Peterson, 60, said he set his alarm clock for 3 a.m. Saturday to check the company website at the hour of the rumored shutdown and learned all Spirit flights were canceled. He said Delta Air Lines brought him and another flight attendant back to Atlanta on Saturday morning, with Peterson leaving from there to drive to his home in Shellman in southwest Georgia.
“I’ll probably do my boo-hoo crying and all that other stuff once I get in the car.”
Peterson said he had been a flight attendant with Spirit for 10 years and the company has “done wonders for me.” He said the airline’s reputation for bargain-basement chaos was largely undeserved, but he did fault management for not communicating with the employees in the closing days, saying a promised employee town hall was canceled.
Bailout fizzles
As late as Friday afternoon, Trump had said his administration was looking at a bailout for Spirit and had given the budget carrier a “final proposal” for a taxpayer-funded takeover.
Spirit proudly disrupted the penny-pinching portion of the airline industry with its no-frills, low-cost flights and provocative ads like its “Check Out the Oil on Our Beaches” campaign after the Deepwater Horizon disaster in 2010, referencing suntan oil but alluding to the massive spill of crude along the Gulf Coast.
But Spirit has struggled financially since the COVID-19 pandemic, weighed down by rising operating costs and growing debt. By the time it filed for Chapter 11 protection in November 2024, Spirit had lost more than $2.5 billion since the start of 2020.
The budget carrier sought bankruptcy protection again in August 2025, when it reported having $8.1 billion in debts and $8.6 billion in assets, according to court filings.
White House blames Biden
The White House had blamed the Biden administration for Spirit’s tenuous financial situation, noting that President Biden opposed a proposed merger between Spirit and JetBlue in 2023. On Saturday, Trump administration officials took to social media to amplify voices of conservative critics who faulted that decision.
On Saturday, Duffy concentrated blame on Biden as well as Duffy’s predecessor, Pete Buttigieg. “Many at the time said that this was a disaster. This merger should have been allowed,” he said.

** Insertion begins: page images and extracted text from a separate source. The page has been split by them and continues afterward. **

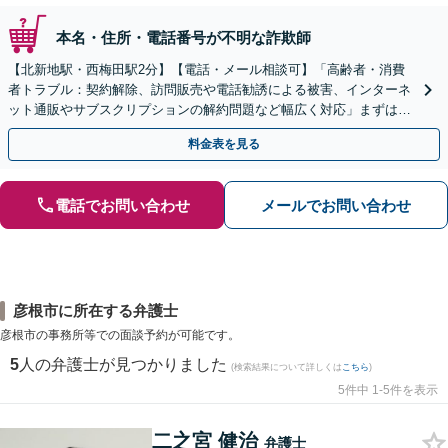
本名・住所・電話番号が不明な詐欺師
【北新地駅・西梅田駅2分】【電話・メール相談可】「高齢者・消費
者トラブル：契約解除、訪問販売や電話勧誘による被害、インターネ
ット通販やサブスクリプションの解約問題など幅広く対応」まずは一
度ご相談ください【休日・夜間相談可】
料金表を見る
電話でお問い合わせ
メールでお問い合わせ
彦根市に所在する弁護士
彦根市の事務所等での面談予約が可能です。
5
人の弁護士が見つかりました
(検索結果について詳しくは
こちら
)
5件中 1-5件を表示
二之宮 健治
弁護士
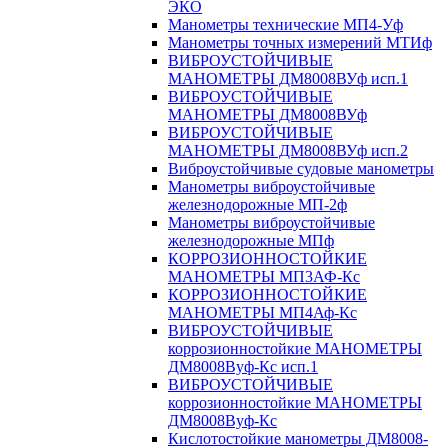
ЭКО
Манометры технические МП4-Уф
Манометры точных измерений МТИф
ВИБРОУСТОЙЧИВЫЕ
МАНОМЕТРЫ ДМ8008ВУф исп.1
ВИБРОУСТОЙЧИВЫЕ
МАНОМЕТРЫ ДМ8008ВУф
ВИБРОУСТОЙЧИВЫЕ
МАНОМЕТРЫ ДМ8008ВУф исп.2
Виброустойчивые судовые манометры
Манометры виброустойчивые
железнодорожные МП-2ф
Манометры виброустойчивые
железнодорожные МПф
КОРРОЗИОННОСТОЙКИЕ
МАНОМЕТРЫ МП3АФ-Кс
КОРРОЗИОННОСТОЙКИЕ
МАНОМЕТРЫ МП4Аф-Кс
ВИБРОУСТОЙЧИВЫЕ
коррозионностойкие МАНОМЕТРЫ
ДМ8008Вуф-Кс исп.1
ВИБРОУСТОЙЧИВЫЕ
коррозионностойкие МАНОМЕТРЫ
ДМ8008Вуф-Кс
Кислотостойкие манометры ДМ8008-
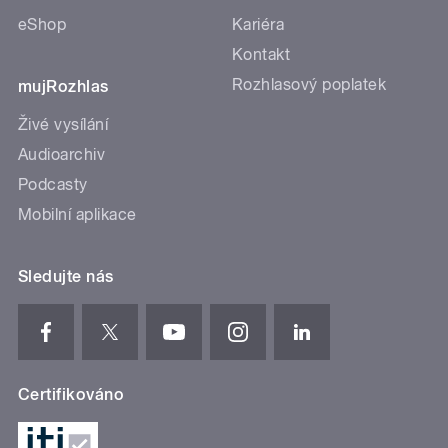
eShop
Kariéra
Kontakt
Rozhlasový poplatek
mujRozhlas
Živé vysílání
Audioarchiv
Podcasty
Mobilní aplikace
Sledujte nás
Certifikováno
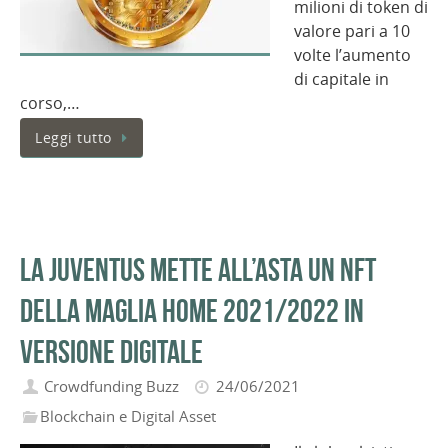
milioni di token di
valore pari a 10
volte l’aumento
di capitale in
corso,…
Leggi tutto
La Juventus mette all’asta un NFT
della maglia Home 2021/2022 in
versione digitale
Crowdfunding Buzz
24/06/2021
Blockchain e Digital Asset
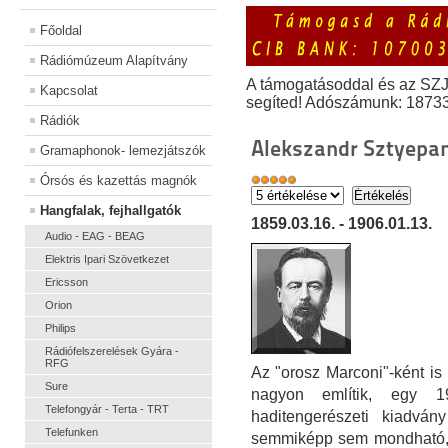
Főoldal
Rádiómúzeum Alapítvány
A támogatásoddal és az SZ
Kapcsolat
segíted! Adószámunk: 1873
Rádiók
Alekszandr Sztyepa
Gramaphonok- lemezjátszók
Órsós és kazettás magnók
Hangfalak, fejhallgatók
1859.03.16. - 1906.01.13.
Audio - EAG - BEAG
Elektris Ipari Szövetkezet
Ericsson
Orion
Philips
Rádiófelszerelések Gyára -
RFG
Az "orosz Marconi"-ként is
Sure
nagyon említik, egy 1
Telefongyár - Terta - TRT
haditengerészeti kiadvány
Telefunken
semmiképp sem mondható, h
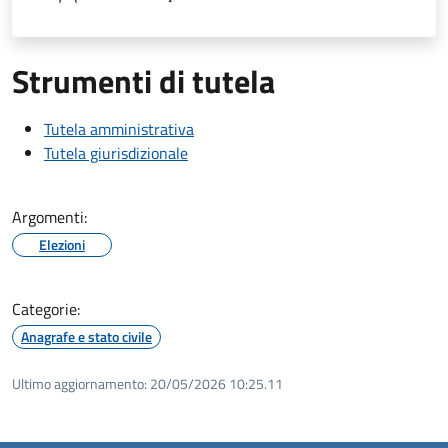
Strumenti di tutela
Tutela amministrativa
Tutela giurisdizionale
Argomenti:
Elezioni
Categorie:
Anagrafe e stato civile
Ultimo aggiornamento:
20/05/2026 10:25.11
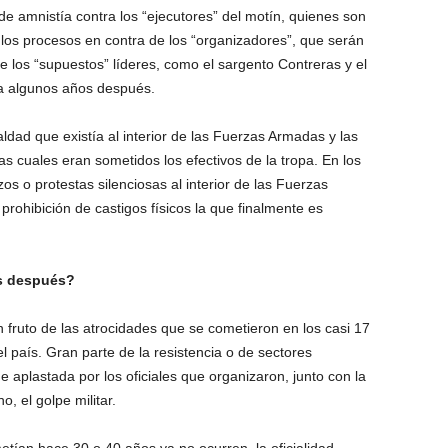
e amnistía contra los “ejecutores” del motín, quienes son
los procesos en contra de los “organizadores”, que serán
 los “supuestos” líderes, como el sargento Contreras y el
ta algunos años después.
dad que existía al interior de las Fuerzas Armadas y las
 las cuales eran sometidos los efectivos de la tropa. En los
os o protestas silenciosas al interior de las Fuerzas
prohibición de castigos físicos la que finalmente es
os después?
fruto de las atrocidades que se cometieron en los casi 17
el país. Gran parte de la resistencia o de sectores
e aplastada por los oficiales que organizaron, junto con la
, el golpe militar.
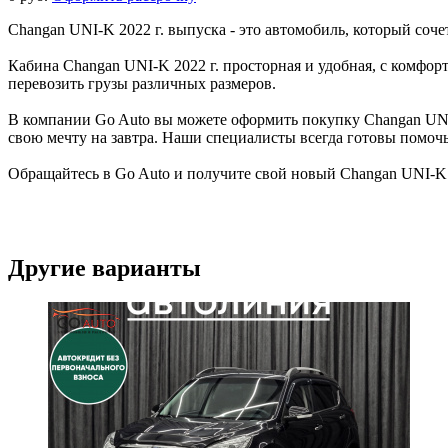
Changan UNI-K 2022 г. выпуска - это автомобиль, который соче
Кабина Changan UNI-K 2022 г. просторная и удобная, с комфо
перевозить грузы различных размеров.
В компании Go Auto вы можете оформить покупку Changan UNI-K
свою мечту на завтра. Наши специалисты всегда готовы помоч
Обращайтесь в Go Auto и получите свой новый Changan UNI-K 2
Другие варианты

Tad DeHaven, a policy analyst at the Cato Institute, a libertarian think tank, said the Trump administration also bears responsibility, arguing that the airline’s latest crisis reflected a chain reaction of policy missteps rather than a single decision. He pointed specifically to Trump’s decision to strike Iran as “bad foreign policy,” noting the conflict drove up jet fuel prices and therefore Spirit’s operating costs.
“They were already in trouble,” DeHaven said, describing the situation as “a compounding effect in terms of policy.”

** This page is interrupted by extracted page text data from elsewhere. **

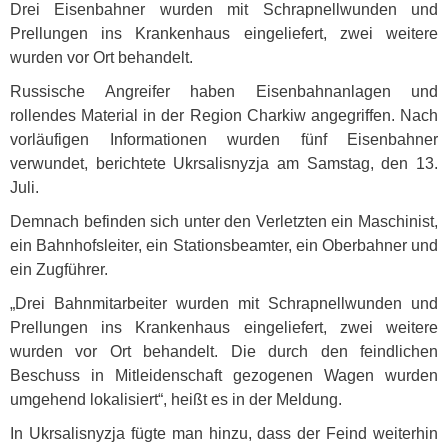
Drei Eisenbahner wurden mit Schrapnellwunden und
Prellungen ins Krankenhaus eingeliefert, zwei weitere
wurden vor Ort behandelt.
Russische Angreifer haben Eisenbahnanlagen und
rollendes Material in der Region Charkiw angegriffen. Nach
vorläufigen Informationen wurden fünf Eisenbahner
verwundet, berichtete Ukrsalisnyzja am Samstag, den 13.
Juli.
Demnach befinden sich unter den Verletzten ein Maschinist,
ein Bahnhofsleiter, ein Stationsbeamter, ein Oberbahner und
ein Zugführer.
„Drei Bahnmitarbeiter wurden mit Schrapnellwunden und
Prellungen ins Krankenhaus eingeliefert, zwei weitere
wurden vor Ort behandelt. Die durch den feindlichen
Beschuss in Mitleidenschaft gezogenen Wagen wurden
umgehend lokalisiert“, heißt es in der Meldung.
In Ukrsalisnyzja fügte man hinzu, dass der Feind weiterhin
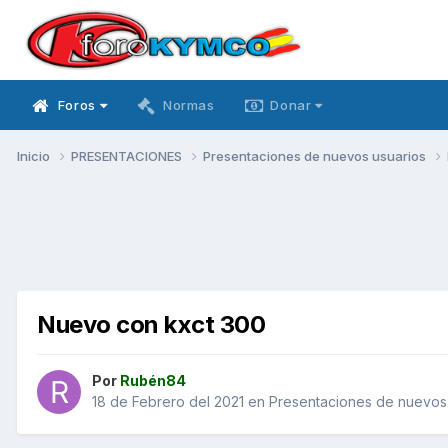
Foros
Normas
Donar
Inicio
PRESENTACIONES
Presentaciones de nuevos usuarios
Nuevo con kxct 300
Por
Rubén84
18 de Febrero del 2021
en
Presentaciones de nuevos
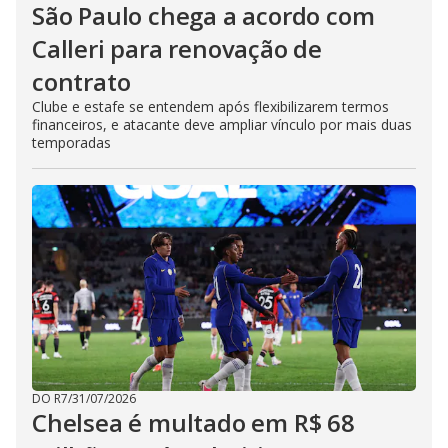
São Paulo chega a acordo com
Calleri para renovação de
contrato
Clube e estafe se entendem após flexibilizarem termos
financeiros, e atacante deve ampliar vínculo por mais duas
temporadas
DO R7
/
31/07/2026
Chelsea é multado em R$ 68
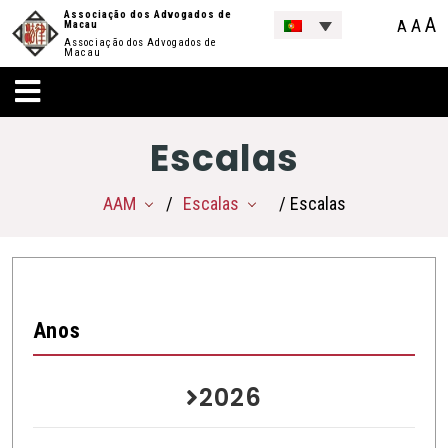
Associação dos Advogados de
A
A
A
Macau
Associação dos Advogados de
Macau
Escalas
AAM
Escalas
/ Escalas
Anos
2026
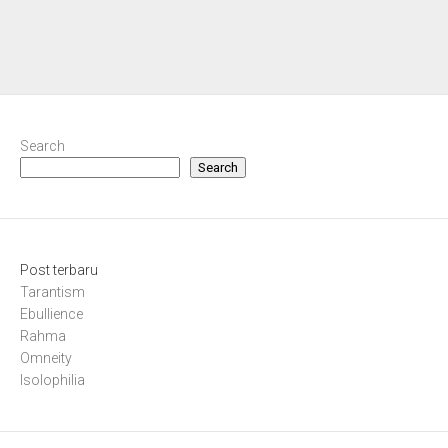
Search
Search
Post terbaru
Tarantism
Ebullience
Rahma
Omneity
Isolophilia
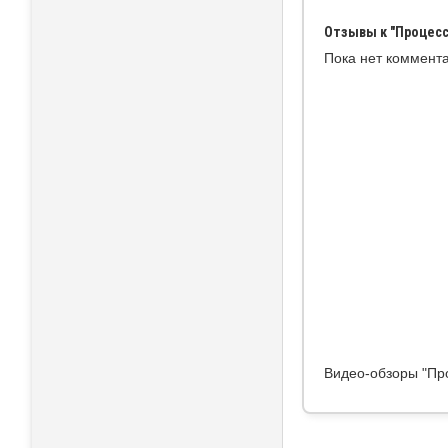
Отзывы к "Процессо
Пока нет коммент
Видео-обзоры "Про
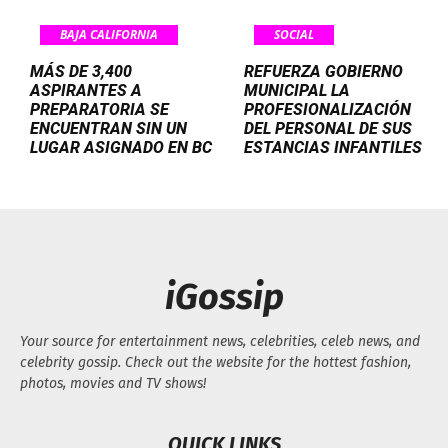
BAJA CALIFORNIA
SOCIAL
MÁS DE 3,400
REFUERZA GOBIERNO
ASPIRANTES A
MUNICIPAL LA
PREPARATORIA SE
PROFESIONALIZACIÓN
ENCUENTRAN SIN UN
DEL PERSONAL DE SUS
LUGAR ASIGNADO EN BC
ESTANCIAS INFANTILES
iGossip
Your source for entertainment news, celebrities, celeb news, and
celebrity gossip. Check out the website for the hottest fashion,
photos, movies and TV shows!
QUICK LINKS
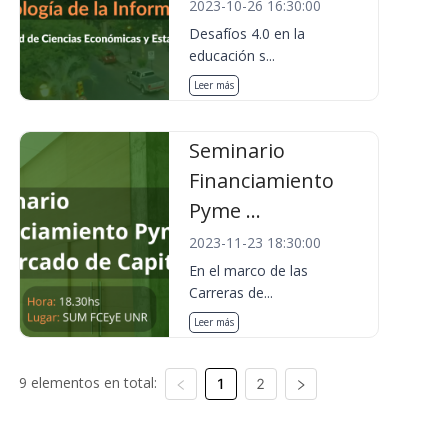
2023-10-26 16:30:00
Desafíos 4.0 en la
educación s...
Leer más
Seminario
Financiamiento
Pyme ...
2023-11-23 18:30:00
En el marco de las
Carreras de...
Leer más
9 elementos en total:
1
2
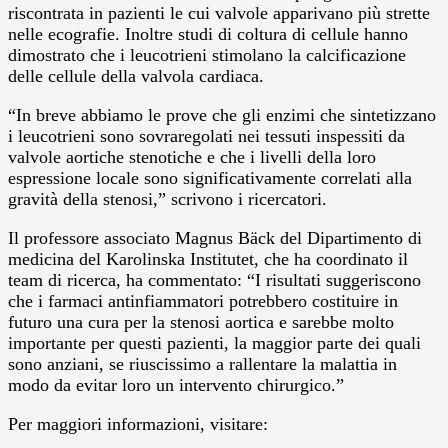
riscontrata in pazienti le cui valvole apparivano più strette
nelle ecografie. Inoltre studi di coltura di cellule hanno
dimostrato che i leucotrieni stimolano la calcificazione
delle cellule della valvola cardiaca.
“In breve abbiamo le prove che gli enzimi che sintetizzano
i leucotrieni sono sovraregolati nei tessuti inspessiti da
valvole aortiche stenotiche e che i livelli della loro
espressione locale sono significativamente correlati alla
gravità della stenosi,” scrivono i ricercatori.
Il professore associato Magnus Bäck del Dipartimento di
medicina del Karolinska Institutet, che ha coordinato il
team di ricerca, ha commentato: “I risultati suggeriscono
che i farmaci antinfiammatori potrebbero costituire in
futuro una cura per la stenosi aortica e sarebbe molto
importante per questi pazienti, la maggior parte dei quali
sono anziani, se riuscissimo a rallentare la malattia in
modo da evitar loro un intervento chirurgico.”
Per maggiori informazioni, visitare:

Supporters of a rescue including labor unions representing Spirit’s pilots, flight attendants and ramp workers said a collapse would put thousands of Americans out of work and hurt consumers by reducing airline competition and increasing airfares. About 17,000 jobs could be impacted, according to Spirit lawyer Marshall Huebner.

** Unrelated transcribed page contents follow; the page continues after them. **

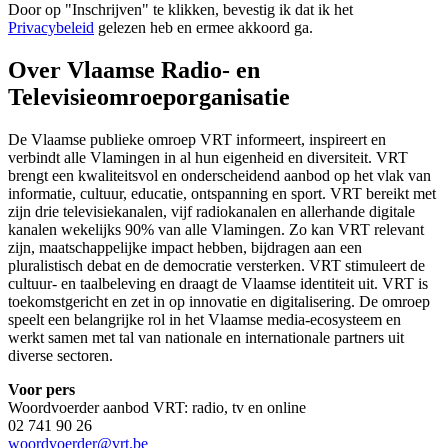
Door op "
Inschrijven
" te klikken, bevestig ik dat ik het
Privacybeleid
gelezen heb en ermee akkoord ga.
Over Vlaamse Radio- en
Televisieomroeporganisatie
De Vlaamse publieke omroep VRT informeert, inspireert en
verbindt alle Vlamingen in al hun eigenheid en diversiteit. VRT
brengt een kwaliteitsvol en onderscheidend aanbod op het vlak van
informatie, cultuur, educatie, ontspanning en sport. VRT bereikt met
zijn drie televisiekanalen, vijf radiokanalen en allerhande digitale
kanalen wekelijks 90% van alle Vlamingen. Zo kan VRT relevant
zijn, maatschappelijke impact hebben, bijdragen aan een
pluralistisch debat en de democratie versterken. VRT stimuleert de
cultuur- en taalbeleving en draagt de Vlaamse identiteit uit. VRT is
toekomstgericht en zet in op innovatie en digitalisering. De omroep
speelt een belangrijke rol in het Vlaamse media-ecosysteem en
werkt samen met tal van nationale en internationale partners uit
diverse sectoren.
Voor pers
Woordvoerder aanbod VRT: radio, tv en online
02 741 90 26
woordvoerder@vrt.be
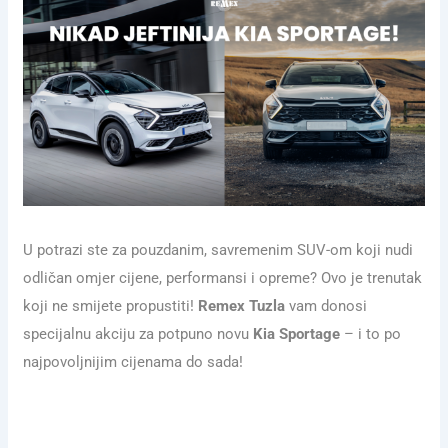
U potrazi ste za pouzdanim, savremenim SUV-om koji nudi
odličan omjer cijene, performansi i opreme? Ovo je trenutak
koji ne smijete propustiti!
Remex Tuzla
vam donosi
specijalnu akciju za potpuno novu
Kia Sportage
– i to po
najpovoljnijim cijenama do sada!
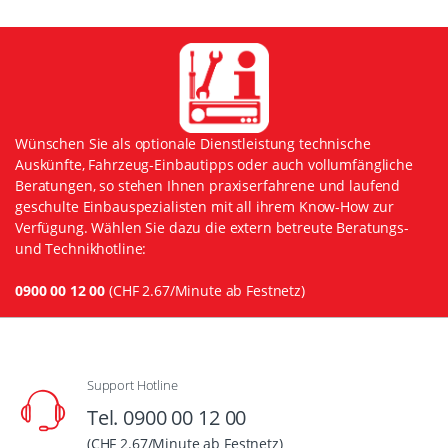
Wünschen Sie als optionale Dienstleistung technische
Auskünfte, Fahrzeug-Einbautipps oder auch vollumfängliche
Beratungen, so stehen Ihnen praxiserfahrene und laufend
geschulte Einbauspezialisten mit all ihrem Know-How zur
Verfügung. Wählen Sie dazu die extern betreute Beratungs-
und Technikhotline:
0900 00 12 00
(CHF 2.67/Minute ab Festnetz)
Support Hotline
Tel. 0900 00 12 00
(CHF 2.67/Minute ab Festnetz)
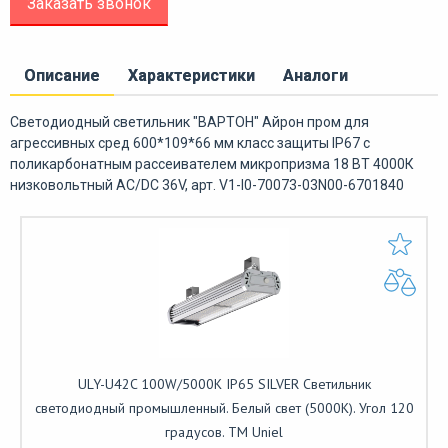
Заказать звонок
Описание
Характеристики
Аналоги
Светодиодный светильник "ВАРТОН" Айрон пром для
агрессивных сред 600*109*66 мм класс защиты IP67 с
поликарбонатным рассеивателем микропризма 18 ВТ 4000К
низковольтный AC/DC 36V, арт. V1-I0-70073-03N00-6701840
ULY-U42C 100W/5000K IP65 SILVER Светильник
светодиодный промышленный. Белый свет (5000K). Угол 120
градусов. TM Uniel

Budget-conscious and leisure travelers are likely to feel Spirit’s absence the most, especially in places where the airline has a big footprint such as Las Vegas and the Florida cities of Fort Lauderdale and Orlando.
The carrier flew about 1.7 million domestic passengers in February, roughly half a million fewer than during the same month a year earlier, according to aviation analytics firm Cirium. Spirit also has sharply reduced its capacity; about half as many seats had been available this month as in May 2024.
Madhani, Yamat, Amy and Catalini write for the Associated Press and reported from West Palm Beach, Las Vegas, Atlanta and Morrisville, Pa., respectively. AP writer Josh Funk in Omaha contributed to this report.